5. Bonds in organic compound molecules

Alkenes

Hydrocarbons containing at least one carbon-carbon double bond.

Positional Isomerism

Occurs when the position of a functional group (like a double bond) changes along the carbon chain, creating distinct molecules with the same molecular formula.

Positional Isomerism in Alkenes

Ethene (2 carbons) and propene (3 carbons) cannot exhibit positional isomerism. Butene (4 carbons), pentene (5 carbons), and hexene (6 carbons) can exhibit positional isomerism.

Intermolecular Forces (Van der Waals Forces)

Van der Waals Forces

Weak intermolecular forces including London dispersion forces, dipole-dipole interactions, and hydrogen bonds.

Van der Waals Forces in Alkanes

Primary intermolecular forces in alkanes and cycloalkanes are London dispersion forces.

Van der Waals Forces on Physical Properties

Stronger Van der Waals forces lead to higher boiling and melting points due to increased energy required to overcome attractions.

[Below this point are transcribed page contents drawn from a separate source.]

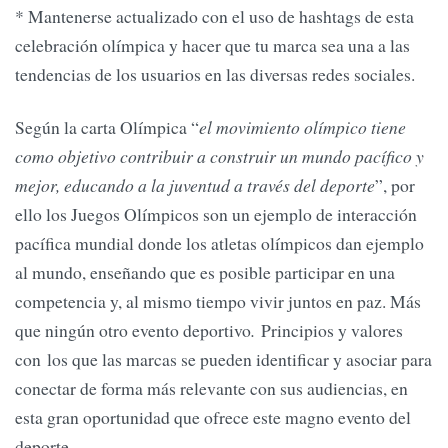
* Mantenerse actualizado con el uso de hashtags de esta
celebración olímpica y hacer que tu marca sea una a las
tendencias de los usuarios en las diversas redes sociales.
Según la carta Olímpica “
el movimiento olímpico tiene
como objetivo contribuir a construir un mundo pacífico y
mejor, educando a la juventud a través del deporte
”, por
ello los Juegos Olímpicos son un ejemplo de interacción
pacífica mundial donde los atletas olímpicos dan ejemplo
al mundo, enseñando que es posible participar en una
competencia y, al mismo tiempo vivir juntos en paz. Más
que ningún otro evento deportivo
.
Principios y valores
con los que las marcas se pueden identificar y asociar para
conectar de forma más relevante con sus audiencias, en
esta gran oportunidad que ofrece este magno evento del
deporte.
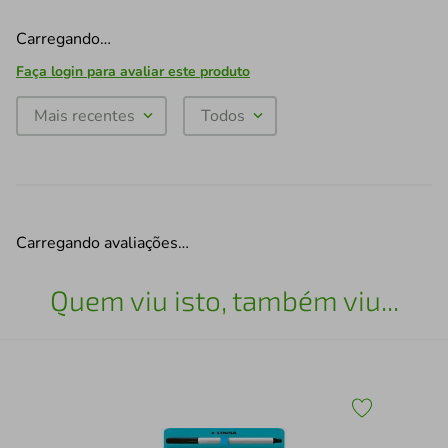
Carregando…
Faça login para avaliar este produto
Mais recentes
Todos
Carregando avaliações…
Quem viu isto, também viu...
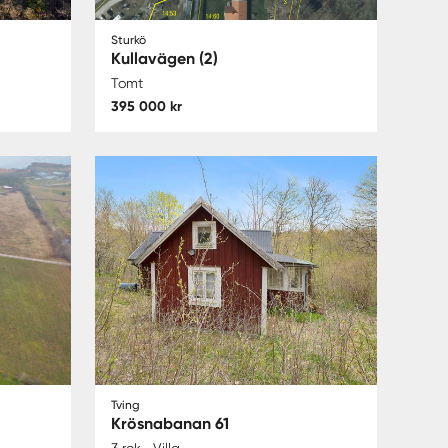
Sturkö
Kullavägen (2)
Tomt
395 000 kr
Tving
Krösnabanan 61
3 rok
Villa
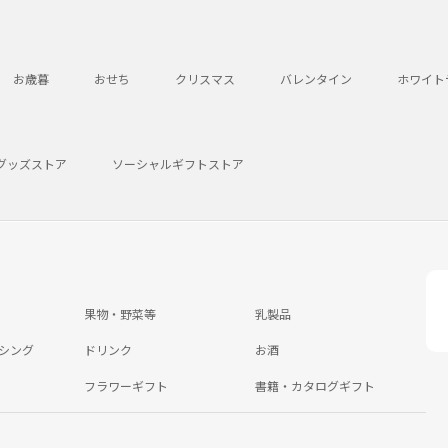
お歳暮
おせち
クリスマス
バレンタイン
ホワイト
グッズストア
ソーシャルギフトストア
果物・野菜等
乳製品
シング
ドリンク
お酒
フラワーギフト
書籍・カタログギフト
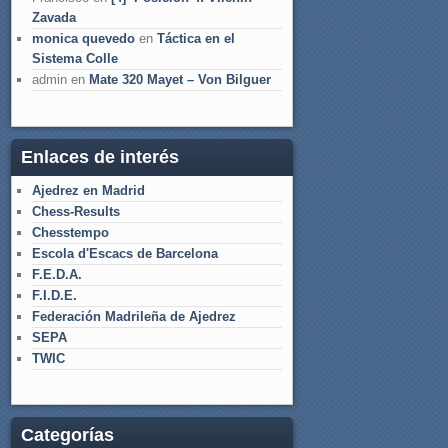
Zavada
monica quevedo
en
Táctica en el
Sistema Colle
admin
en
Mate 320 Mayet – Von Bilguer
Enlaces de interés
Ajedrez en Madrid
Chess-Results
Chesstempo
Escola d'Escacs de Barcelona
F.E.D.A.
F.I.D.E.
Federación Madrileña de Ajedrez
SEPA
TWIC
Categorías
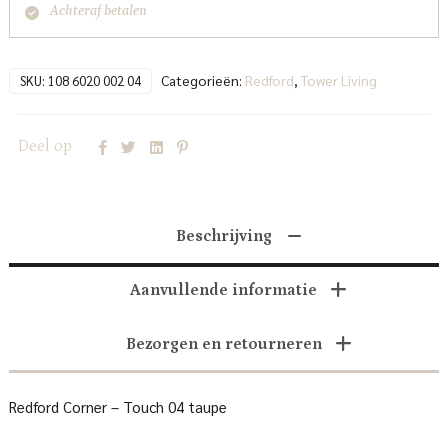
Achteraf betalen
Categorieën:
Redford
,
Tower Living
SKU:
108 6020 002 04
Deel op
Beschrijving
Aanvullende informatie
Bezorgen en retourneren
Redford Corner – Touch 04 taupe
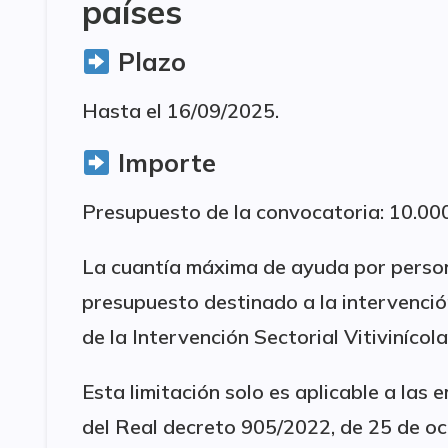
países
Plazo
Hasta el 16/09/2025.
Importe
Presupuesto de la convocatoria: 10.000
La cuantía máxima de ayuda por person
presupuesto destinado a la intervención
de la Intervención Sectorial Vitivinícol
Esta limitación solo es aplicable a las e
del Real decreto 905/2022, de 25 de oc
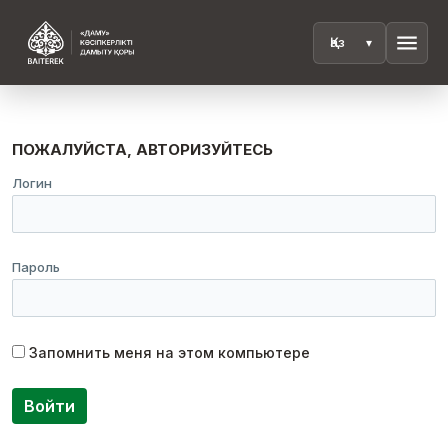
menu
ПОЖАЛУЙСТА, АВТОРИЗУЙТЕСЬ
Логин
Пароль
Запомнить меня на этом компьютере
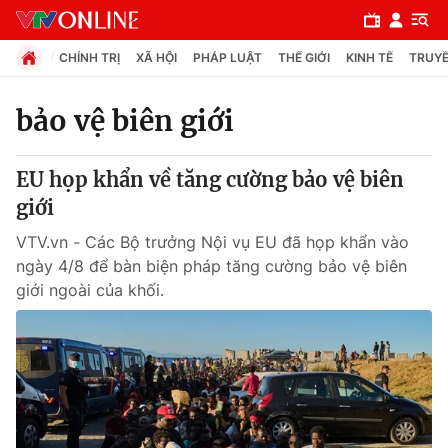
CHÍNH TRỊ
XÃ HỘI
PHÁP LUẬT
THẾ GIỚI
KINH TẾ
TRUYỀ
bảo vệ biên giới
Chuyên mục
EU họp khẩn về tăng cường bảo vệ biên
Chính trị
giới
VTV.vn - Các Bộ trưởng Nội vụ EU đã họp khẩn vào
Xã hội
ngày 4/8 để bàn biện pháp tăng cường bảo vệ biên
giới ngoài của khối.
Pháp luật
Y tế
Thế giới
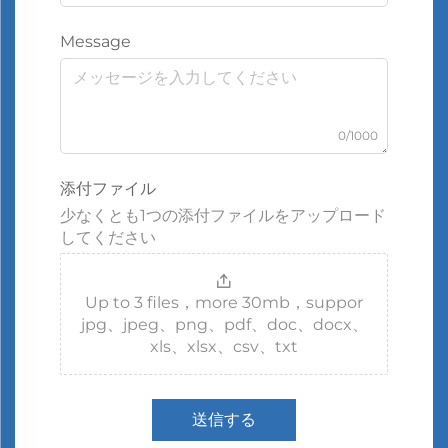
Message
0/1000
添付ファイル
少なくとも1つの添付ファイルをアップロード
してください
Up to 3 files，more 30mb，suppor
jpg、jpeg、png、pdf、doc、docx、
xls、xlsx、csv、txt
送信する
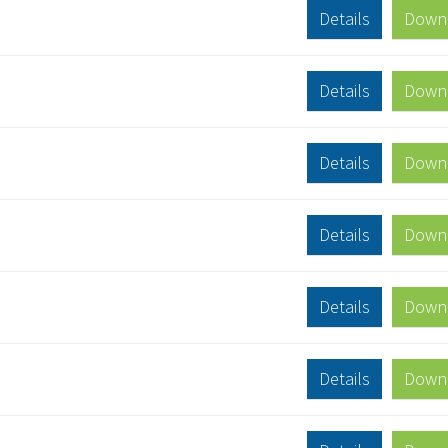
Details
Down
Details
Down
Details
Down
Details
Down
Details
Down
Details
Down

Bonding in Organic Compounds

Single Bonds (Alkanes)

Formed by sp3 hybridized carbon atoms with an ideal bond angle of 109.5° (tetrahedral) when substituents are identical.

Double Bonds (Alkenes)

Formed by sp2 hybridized carbon atoms with a bond angle of approximately 120°.

Triple Bonds (Alkynes)

Formed by sp hybridized carbon atoms with a bond angle of 180° (linear). They are shorter and stronger than double or single carbon-carbon bonds.

Bonds in Benzene

All carbon-carbon bonds are identical in length, intermediate between typical single and double bonds. They are shorter than single bonds and longer than triple bonds.

Polarity of C-I Bonds

Polarity of a bond

Uneven distribution of electron density due to differences in electronegativity between bonded atoms.

C-I Bond Polarity

Generally considered to have lower polarity compared to C-F, C-Cl, or C-Br bonds due to smaller electronegativity difference between C and I. Still polar compared to non-polar bonds.

Reactivity of C-X bonds

C-I bonds are generally more reactive than C-F, C-Cl, or C-Br bonds in nucleophilic substitution due to larger size of iodine making the C-I bond weaker.

Hydrogen Bonds

Hydrogen Bond

Strong dipole-dipole interaction between hydrogen bonded to N, O, or F and another electronegative atom (N, O, F) with a lone pair.

Hydrogen Bond Formation

Requires a hydrogen atom bonded to N, O, or F, and another N, O, or F atom with a lone pair.

Hydrogen Bond Formation

Occurs between water molecules, ethanol and water, formaldehyde and water.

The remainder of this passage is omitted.